The student movementof 1900-01, which began with academic demands, acquired the character of revolutionary action against the reactionary policy of the autocracy; it was supported by the advanced workers and it met with a response among all strata of Russian society. The direct cause of the demonstrations and strikes in February and March 1901, was the draiting of 183 Kiev University students into the army as a punitive act for their participation in a students' meeting (see present edition, Vol. 4, pp. 414-19). The government launched a furious attack on participants in the revolutionary actions; the police and the Cossacks dispersed demonstrations and assaulted the participants; hundreds of students were arrested and expelled from colleges and universities.

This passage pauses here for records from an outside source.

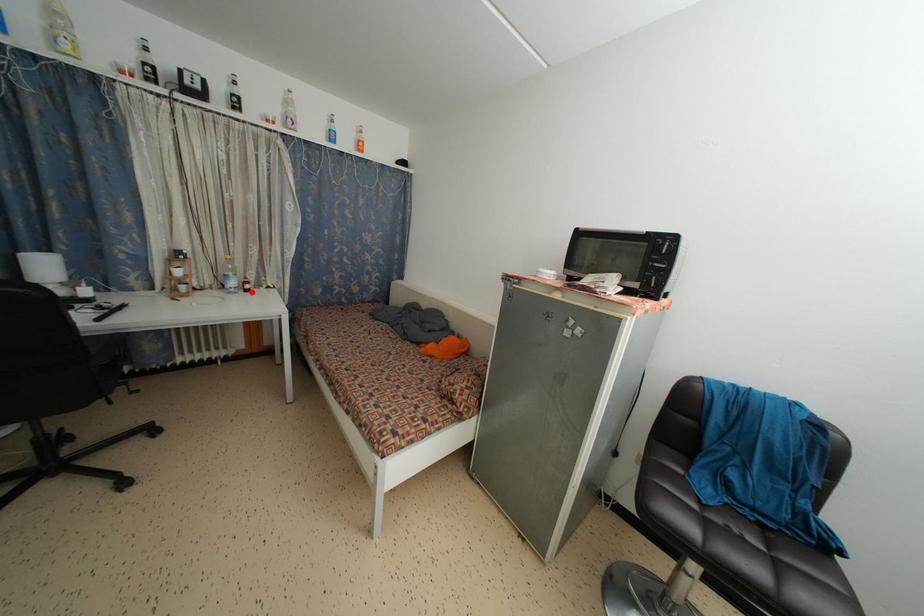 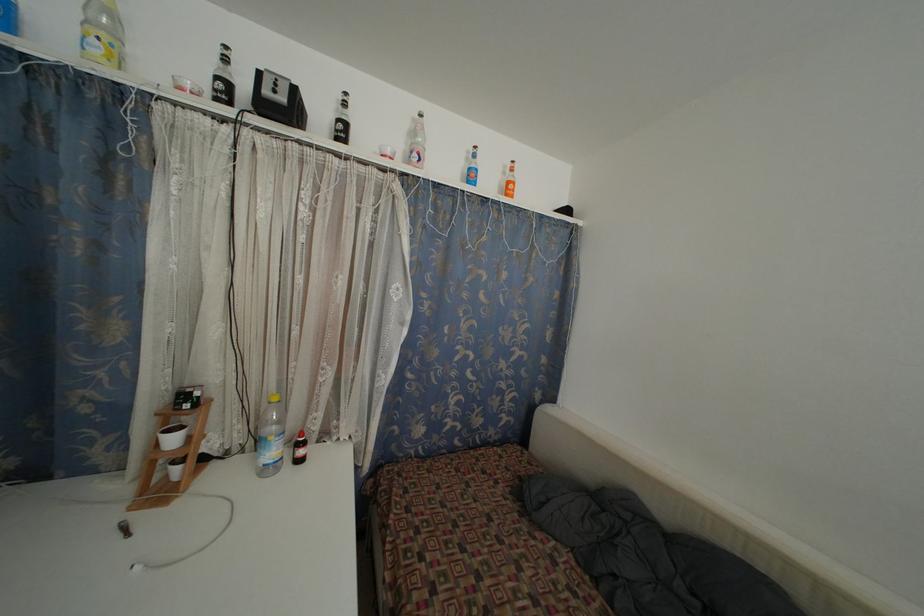 Find the pixel in the second image that matches the highlighted location in the first image.

(305, 458) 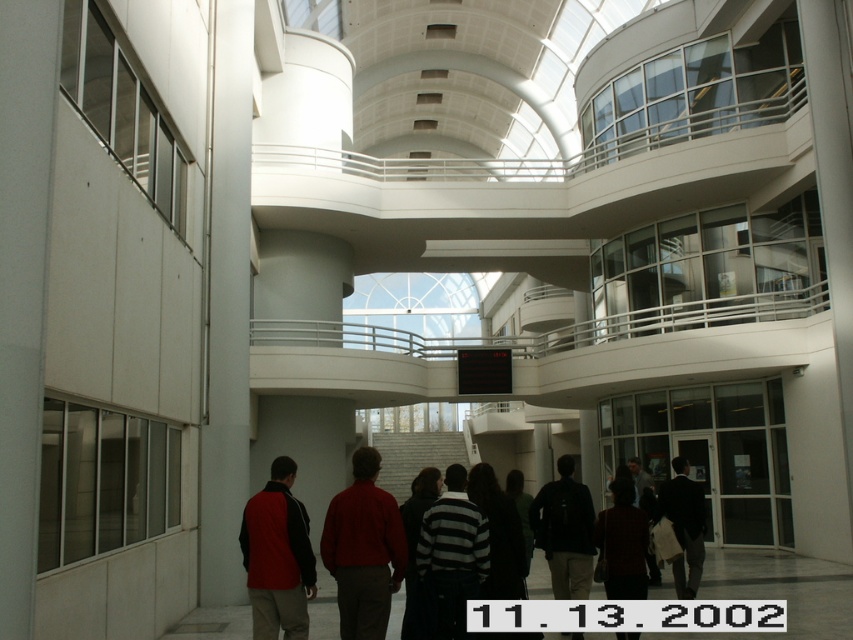 Find the location of a particular element. red matte jacket at center is located at coordinates (363, 548).

What do you see at coordinates (363, 548) in the screenshot? I see `red matte jacket at center` at bounding box center [363, 548].

This screenshot has width=853, height=640. What do you see at coordinates (363, 548) in the screenshot? I see `red matte jacket at center` at bounding box center [363, 548].

The image size is (853, 640). What are the coordinates of `red matte jacket at center` in the screenshot? It's located at (363, 548).

Does matte red jacket at center have a greater width compared to dark brown leather jacket at center?

Yes.

Between matte red jacket at center and dark brown leather jacket at center, which one has more height?

With more height is dark brown leather jacket at center.

Locate an element on the screen. matte red jacket at center is located at coordinates (277, 556).

Does red matte jacket at center have a smaller size compared to striped sweater at center?

Indeed, red matte jacket at center has a smaller size compared to striped sweater at center.

Find the location of a particular element. The width and height of the screenshot is (853, 640). red matte jacket at center is located at coordinates (363, 548).

I want to click on red matte jacket at center, so click(x=363, y=548). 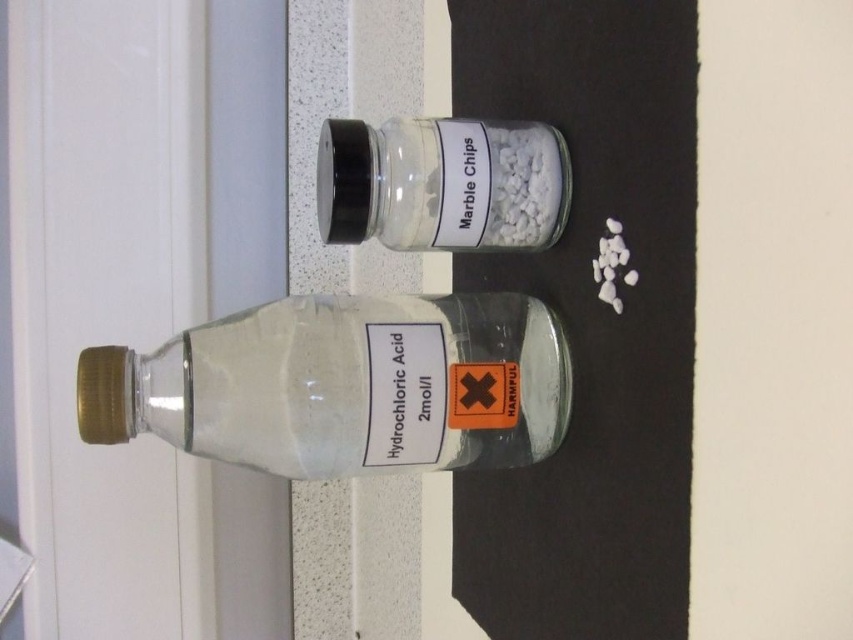 You are a lab assistant who needs to place the transparent glass bottle at center and the transparent glass jar of marble chips at center on a shelf. The shelf has a maximum width of 1 meter. According to the image, can both items fit side by side without overlapping?

The transparent glass bottle at center is to the left of the transparent glass jar of marble chips at center. Since their positions are side by side in the image and the shelf is 1 meter wide, they can fit without overlapping as long as their combined width doesn

You are a delivery robot that is 1.5 meters tall. You are in a lab and need to deliver a package through the transparent glass door at left. Can you pass through the door without bending?

The transparent glass door at left is 1.61 meters away from the viewer. Since the robot is 1.5 meters tall, it can pass through the transparent glass door at left without bending because the door height is sufficient. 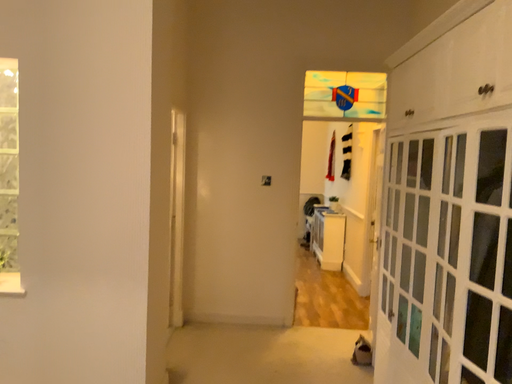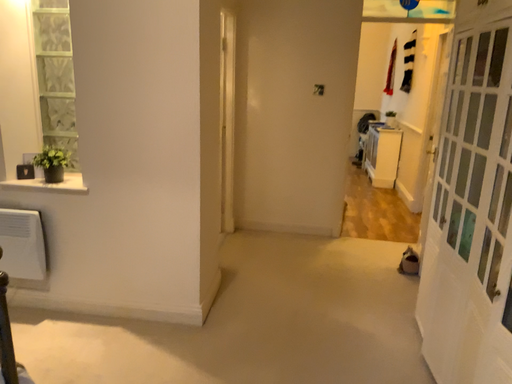 Question: Which way did the camera rotate in the video?

Choices:
 (A) rotated upward
 (B) rotated downward

Answer: (B) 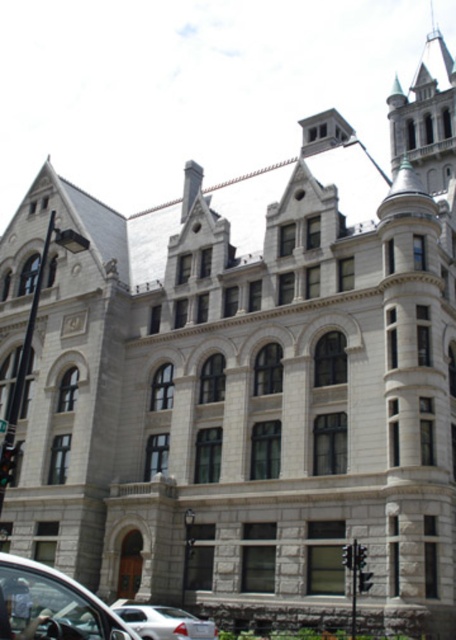 Does metallic silver car at lower left come in front of red plastic traffic light at center?

That is True.

Which is behind, point (62, 636) or point (358, 561)?

Point (358, 561)

Describe the element at coordinates (53, 604) in the screenshot. I see `metallic silver car at lower left` at that location.

Where is `metallic silver car at lower left`? This screenshot has height=640, width=456. metallic silver car at lower left is located at coordinates (53, 604).

Does white matte car at lower left have a greater width compared to red glass traffic light at center?

Indeed, white matte car at lower left has a greater width compared to red glass traffic light at center.

Is point (207, 624) positioned before point (352, 552)?

Yes, point (207, 624) is closer to viewer.

Is point (216, 636) behind point (352, 545)?

No.

Identify the location of white matte car at lower left. Image resolution: width=456 pixels, height=640 pixels. (164, 621).

Between point (5, 477) and point (342, 563), which one is positioned in front?

Point (5, 477) is in front.

Does metallic traffic light at lower left have a greater width compared to red glass traffic light at center?

Yes.

Between point (0, 460) and point (348, 561), which one is positioned in front?

Point (0, 460) is in front.

Where is `metallic traffic light at lower left`? Image resolution: width=456 pixels, height=640 pixels. metallic traffic light at lower left is located at coordinates (6, 465). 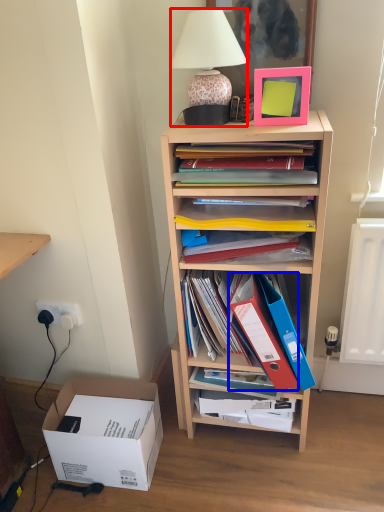 Question: Which point is closer to the camera, lamp (highlighted by a red box) or paperback book (highlighted by a blue box)?

Choices:
 (A) lamp
 (B) paperback book

Answer: (A) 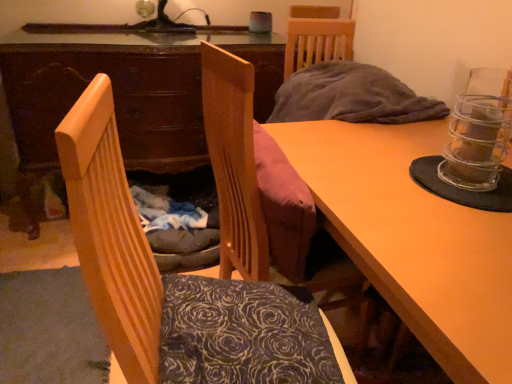 Question: Considering the relative sizes of wooden chair at left, marked as the 1th chair in a front-to-back arrangement, and dark floral fabric pillow at center in the image provided, is wooden chair at left, marked as the 1th chair in a front-to-back arrangement, smaller than dark floral fabric pillow at center?

Choices:
 (A) yes
 (B) no

Answer: (B)

Question: Can you confirm if wooden chair at left, marked as the 1th chair in a front-to-back arrangement, is bigger than dark floral fabric pillow at center?

Choices:
 (A) no
 (B) yes

Answer: (B)

Question: From the image's perspective, is wooden chair at left, marked as the 1th chair in a front-to-back arrangement, below dark floral fabric pillow at center?

Choices:
 (A) no
 (B) yes

Answer: (A)

Question: Considering the relative positions of wooden chair at left, marked as the 1th chair in a front-to-back arrangement, and dark floral fabric pillow at center in the image provided, is wooden chair at left, marked as the 1th chair in a front-to-back arrangement, to the left of dark floral fabric pillow at center from the viewer's perspective?

Choices:
 (A) no
 (B) yes

Answer: (B)

Question: Is the depth of wooden chair at left, which ranks as the second chair in back-to-front order, greater than that of dark floral fabric pillow at center?

Choices:
 (A) no
 (B) yes

Answer: (A)

Question: In terms of size, does wooden chair at left, marked as the 1th chair in a front-to-back arrangement, appear bigger or smaller than wooden table at center?

Choices:
 (A) big
 (B) small

Answer: (B)

Question: From the image's perspective, is wooden chair at left, which ranks as the second chair in back-to-front order, positioned above or below wooden table at center?

Choices:
 (A) above
 (B) below

Answer: (A)

Question: From a real-world perspective, is wooden chair at left, which ranks as the second chair in back-to-front order, physically located above or below wooden table at center?

Choices:
 (A) below
 (B) above

Answer: (B)

Question: Looking at their shapes, would you say wooden chair at left, which ranks as the second chair in back-to-front order, is wider or thinner than wooden table at center?

Choices:
 (A) wide
 (B) thin

Answer: (B)

Question: Visually, is wooden desk at center positioned to the left or to the right of wooden table at center?

Choices:
 (A) right
 (B) left

Answer: (B)

Question: Is point (46, 148) positioned closer to the camera than point (430, 152)?

Choices:
 (A) closer
 (B) farther

Answer: (B)

Question: From a real-world perspective, is wooden desk at center positioned above or below wooden table at center?

Choices:
 (A) below
 (B) above

Answer: (B)

Question: Is wooden desk at center wider or thinner than wooden table at center?

Choices:
 (A) thin
 (B) wide

Answer: (A)

Question: From a real-world perspective, is dark floral fabric pillow at center above or below velvet pink cushion at center, placed as the 1th chair when sorted from back to front?

Choices:
 (A) below
 (B) above

Answer: (A)

Question: Considering the relative positions of dark floral fabric pillow at center and velvet pink cushion at center, the second chair from the front, in the image provided, is dark floral fabric pillow at center to the left or to the right of velvet pink cushion at center, the second chair from the front,?

Choices:
 (A) left
 (B) right

Answer: (A) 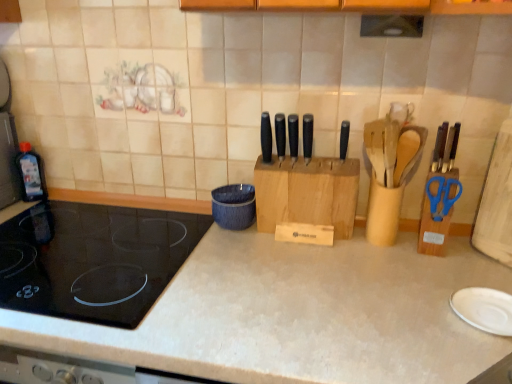 Locate an element on the screen. vacant point to the right of black matte knife at center, arranged as the first knife when viewed from the left is located at coordinates (318, 158).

On March 4 (17), 1901, the demonstration in the square in front of the Kazan Cathedral, in St. Petersburg, was dispersed with particular brutality. The February-March events were evidence of the revolutionary upsurge in Russia; the participation of workers in the movement under political slogans was of tremendous importance.
[p.20]
[7]
The reference is to Lenin's work What Is To Be Done? Burning Questions of Our Movement (see present volume, pp. 347-529).